Photo: McCarthy Creekside

Apple has snapped up a 10-year lease for a large, 314,000-square-foot warehouse in Milpitas, California, approximately a fifteen minute drive from Cupertino.

The space is located at McCarthy Creekside, a new multiphase development located in the city of Milpitas. Apple is reportedly paying in the vicinity of 90 cents per square foot. According to developer Joey McCarthy, McCarthy Creekside is intended for “industrial, R&D, [and] manufacturing.”

Apple’s lease of the warehouse space further squeezes the amount of available vacant real estate in Silicon Valley. Previously 1.5 percent, this deal reduces it even further down to a tiny 0.7 percent.

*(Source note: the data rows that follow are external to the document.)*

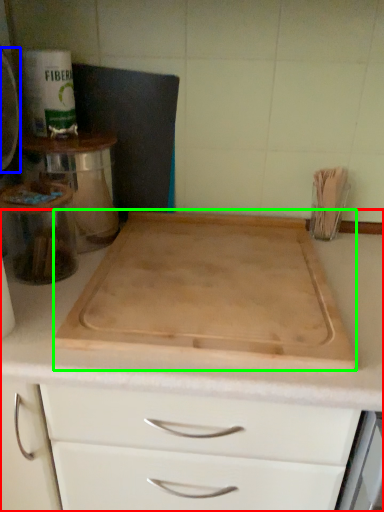 Question: Which object is positioned closest to countertop (highlighted by a red box)? Select from appliance (highlighted by a blue box) and cutting board (highlighted by a green box).

Choices:
 (A) appliance
 (B) cutting board

Answer: (B) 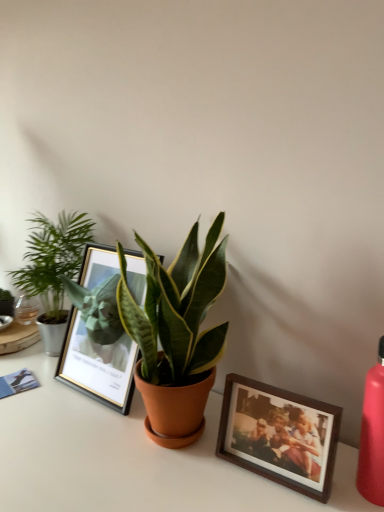 Where is `free spot in front of green glossy houseplant at center, positioned as the 1th houseplant in right-to-left order`? Image resolution: width=384 pixels, height=512 pixels. free spot in front of green glossy houseplant at center, positioned as the 1th houseplant in right-to-left order is located at coordinates (164, 488). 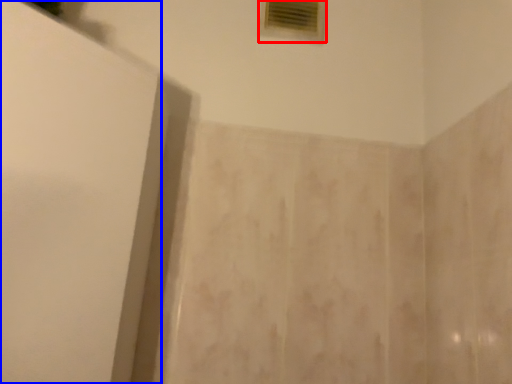 Question: Which of the following is the farthest to the observer, window (highlighted by a red box) or screen door (highlighted by a blue box)?

Choices:
 (A) window
 (B) screen door

Answer: (A)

“The shortage of available warehouse space is restricting tenant mobility,” Lena Tutko, research manager for Colliers International, told the Silicon Valley Business Journal. “Warehouse users are often left with two options: renewing their lease, as seen by the top four of five deals of the third quarter, or relocate outside of the Valley.”

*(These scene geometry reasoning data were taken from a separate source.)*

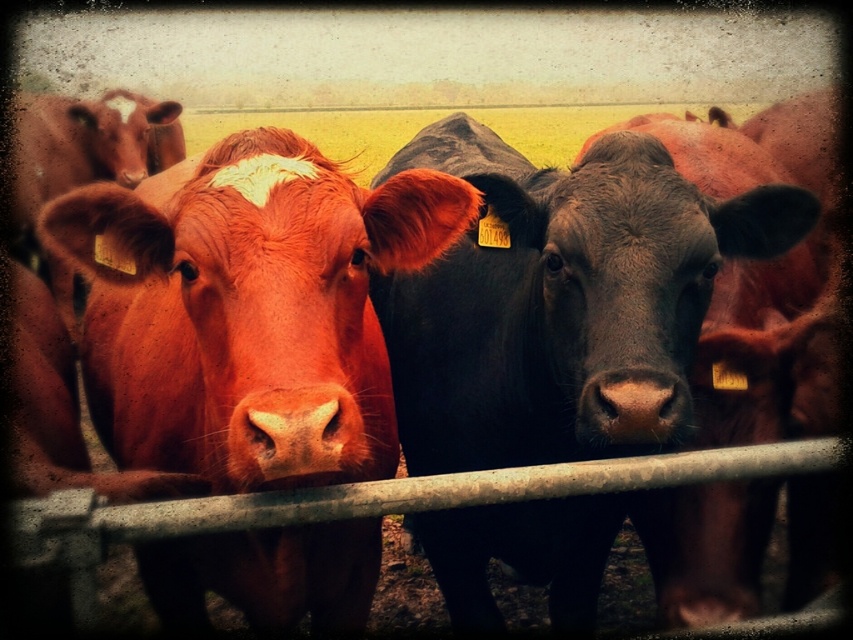 Question: Can you confirm if matte orange cow at center is bigger than shiny black cow at center?

Choices:
 (A) yes
 (B) no

Answer: (B)

Question: Does shiny black cow at center appear on the left side of matte orange nose at center?

Choices:
 (A) yes
 (B) no

Answer: (B)

Question: Which point appears farthest from the camera in this image?

Choices:
 (A) (270, 456)
 (B) (642, 378)

Answer: (B)

Question: Which point appears farthest from the camera in this image?

Choices:
 (A) (309, 404)
 (B) (573, 522)
 (C) (666, 438)

Answer: (B)

Question: Is matte orange cow at center to the right of matte orange nose at center from the viewer's perspective?

Choices:
 (A) no
 (B) yes

Answer: (A)

Question: Which point appears closest to the camera in this image?

Choices:
 (A) (561, 612)
 (B) (96, 269)

Answer: (B) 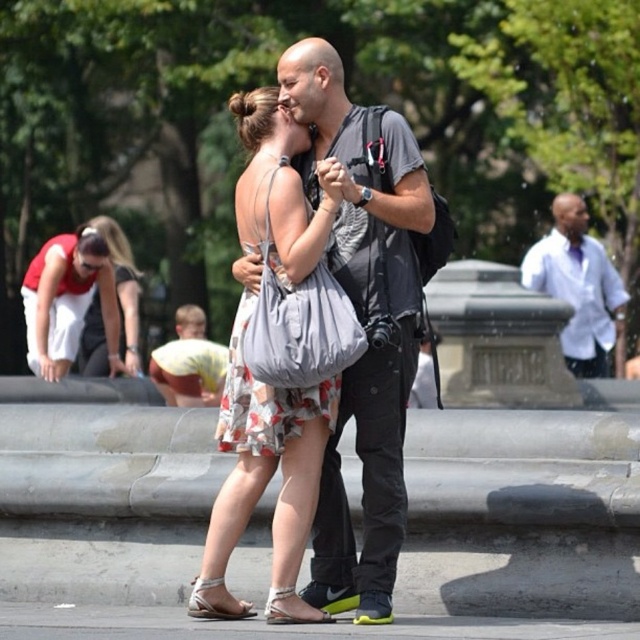 Is point (125, 346) more distant than point (253, 612)?

Yes.

Can you confirm if matte black sunglasses at lower left is smaller than white fabric sandal at lower center?

Actually, matte black sunglasses at lower left might be larger than white fabric sandal at lower center.

Does point (138, 337) come behind point (248, 604)?

Yes, it is.

At what (x,y) coordinates should I click in order to perform the action: click on matte black sunglasses at lower left. Please return your answer as a coordinate pair (x, y). This screenshot has height=640, width=640. Looking at the image, I should click on (124, 289).

Does floral cotton dress at center have a lesser height compared to white leather sandal at lower center?

In fact, floral cotton dress at center may be taller than white leather sandal at lower center.

Is the position of floral cotton dress at center less distant than that of white leather sandal at lower center?

That is False.

Does point (294, 460) lie behind point (332, 621)?

Yes, point (294, 460) is farther from viewer.

Where is `floral cotton dress at center`? This screenshot has width=640, height=640. floral cotton dress at center is located at coordinates (268, 460).

Who is shorter, matte gray shirt at center or matte black sunglasses at lower left?

Standing shorter between the two is matte black sunglasses at lower left.

Which is more to the left, matte gray shirt at center or matte black sunglasses at lower left?

From the viewer's perspective, matte black sunglasses at lower left appears more on the left side.

Measure the distance between point (388,202) and camera.

A distance of 102.70 feet exists between point (388,202) and camera.

Locate an element on the screen. matte gray shirt at center is located at coordinates (364, 308). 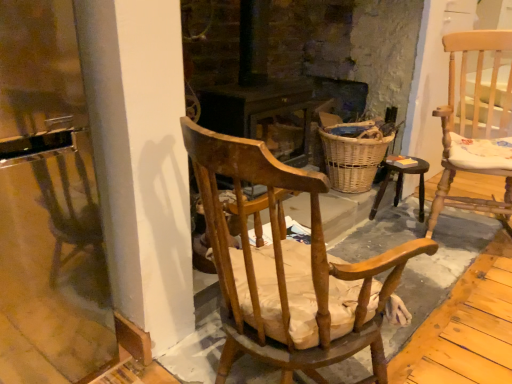 Question: In the image, is wooden stool at center positioned in front of or behind woven wicker basket at center?

Choices:
 (A) front
 (B) behind

Answer: (B)

Question: Considering the positions of point (396, 198) and point (334, 137), is point (396, 198) closer or farther from the camera than point (334, 137)?

Choices:
 (A) closer
 (B) farther

Answer: (B)

Question: Which object is the farthest from the woven wicker basket at center?

Choices:
 (A) light wood cushioned chair at right, arranged as the 1th chair when viewed from the right
 (B) wooden chair with cushion at center, which appears as the second chair when viewed from the back
 (C) wooden stool at center

Answer: (B)

Question: Which of these objects is positioned farthest from the light wood cushioned chair at right, the second chair viewed from the front?

Choices:
 (A) wooden chair with cushion at center, the first chair viewed from the left
 (B) wooden stool at center
 (C) woven wicker basket at center

Answer: (A) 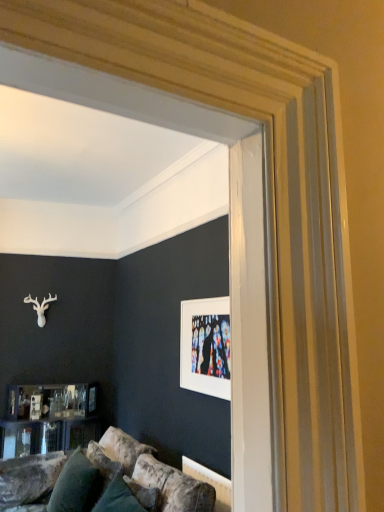 Find the location of a particular element. The width and height of the screenshot is (384, 512). white matte picture frame at upper center is located at coordinates (206, 346).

Apple, of course, already owns or leases plenty of offices around Silicon Valley. What makes this interesting, however, is that it’s not office space, but rather space for possible manufacturing. At present, most of Apple’s manufacturing takes place with third party companies located outside the U.S.

One possible theory (and we should stress that it is only a theory) is that this new space may have something to do with Apple’s automotive plans. This wouldn’t be the only place to be used for Apple’s Project Titan efforts. Apple reportedly has a 300,000-square-foot automotive campus in Sunnyvale, California. This is comprised of seven buildings.

Late last year, a photo posted on Google Earth meanwhile showed a former Fiat Chrysler Automobiles facility in Arizona that Apple might be using to test autonomous vehicles. This “proving ground” supposedly includes urban street configurations, such as crosswalks and intersections, which would be necessary for putting a self-driving vehicle through its paces.